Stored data
▬▬▬▬▬▬

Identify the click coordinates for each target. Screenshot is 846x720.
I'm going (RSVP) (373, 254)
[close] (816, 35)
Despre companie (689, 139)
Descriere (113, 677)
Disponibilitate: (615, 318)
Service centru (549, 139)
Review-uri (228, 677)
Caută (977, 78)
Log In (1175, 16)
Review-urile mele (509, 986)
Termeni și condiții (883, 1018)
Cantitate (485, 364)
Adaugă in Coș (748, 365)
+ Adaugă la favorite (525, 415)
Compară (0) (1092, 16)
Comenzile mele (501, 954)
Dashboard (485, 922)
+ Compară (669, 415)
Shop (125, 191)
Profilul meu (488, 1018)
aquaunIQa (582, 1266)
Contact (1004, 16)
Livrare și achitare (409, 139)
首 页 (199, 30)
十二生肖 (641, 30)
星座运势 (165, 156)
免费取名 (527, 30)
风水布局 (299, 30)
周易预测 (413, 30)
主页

▬▬▬▬▬▬

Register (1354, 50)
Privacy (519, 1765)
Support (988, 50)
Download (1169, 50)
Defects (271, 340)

▬▬▬▬▬▬

→ **EXERCISE PROMPT**: Restate word for word only the lines above from the line containing "Disponibilitate: (615, 318)" to the line containing "Profilul meu (488, 1018)", both of them included.

→ **TASK RESULT**:
Disponibilitate: (615, 318)
Service centru (549, 139)
Review-uri (228, 677)
Caută (977, 78)
Log In (1175, 16)
Review-urile mele (509, 986)
Termeni și condiții (883, 1018)
Cantitate (485, 364)
Adaugă in Coș (748, 365)
+ Adaugă la favorite (525, 415)
Compară (0) (1092, 16)
Comenzile mele (501, 954)
Dashboard (485, 922)
+ Compară (669, 415)
Shop (125, 191)
Profilul meu (488, 1018)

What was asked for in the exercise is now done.